Да может, я и жрущий сласти из рожковых бобов, сахарозозависимый бочонок на ножках, зато я знаю слово аркадия. А еще я прекрасно распознаю сомнительные способы уйти от налогов.
В противоположность предыдущим континентам Мэдлантида существовала на карте прежде, чем возникли ее горы и равнины. Эта раздутая и выбеленная местность из мусора всех мастей, каждый склон и утес были замыслены и смоделированы художниками, расписаны в чертежах прежде своего создания.
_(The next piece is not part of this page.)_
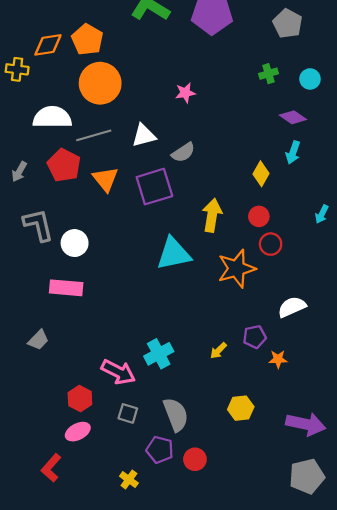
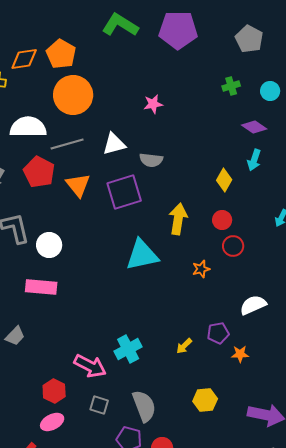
gray semicircle: (183, 152) -> (151, 160), turned 40
orange star: (236, 269) -> (201, 269), size x0.5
Заранее придуманы. Предопределены до последнего квадратного дюйма.
Противоположность tabula rasa.
Камилла и Антонио когда-то верили в гармоничное схождение планет и энергию пирамид, а теперь так же ревностно продвигали этот девственный континент как Новую Атлантиду.
Мэдлантиду.
Вряд ли ты сможешь пролететь на такой высоте, чтобы это заметить, но общие очертания материка не каприз природы. Протяженные берега и редкие заливы созданы не силой речных систем. Нет, из космоса видно, что новый континент формой напоминает человеческий профиль. Обрубленная шея смотрит на юг, макушка – на север. Молочно-белый, алебастрово-белый профиль – гигантская камея на лазурном поле Тихого океана. На фоне отвисшего двойного подбородка этого бробдингнегского силуэта соседние Японские острова кажутся карликами. Затылок над жирной шеей устремлен к Северной Калифорнии, а бурундучьи щеки будто бы вот-вот перегородят морские пути возле Гавайев. Не стоит и пояснять: новенький континент, Мэдлантиду, отлили по моему подобию.
Из космоса Земля теперь чрезвычайно похожа на гигантскую монету, на которой отпечатано мое лицо. Такой снимок со спутника я видела на телеэкранах и обложках журналов в аэропорту Лос-Анджелеса. Вот он, пластиковый рай на Земле, названный в мою честь.
Округлое внутреннее море – мой глаз. У противоположного берега блуждающие пластиковые глетчеры изображали пряди моих непослушных волос. Портрет хоть и не лестный, однако точный. Это я, только в огромном масштабе. Если спросить мою маму, она бы заметила: чуть крупнее, чем на самом деле. Мои убитые горем родители рассказали бы, что задумали этот внезапный эксперимент по переработке пластика как грандиозную дань моей памяти. На это предприятие отец набрал денег у правительств каждой страны мира, пообещав взамен, что материк примет все отходы из нефтепродуктов, которые производит человечество. Его белизна станет отражать от планеты солнечное тепло и тем препятствовать изменению климата. А поскольку континент плавучий, его можно будет отогнать к северу и использовать как социальное жилье для перемещенных полярных медведей. Политики дружно кинулись поддерживать проект.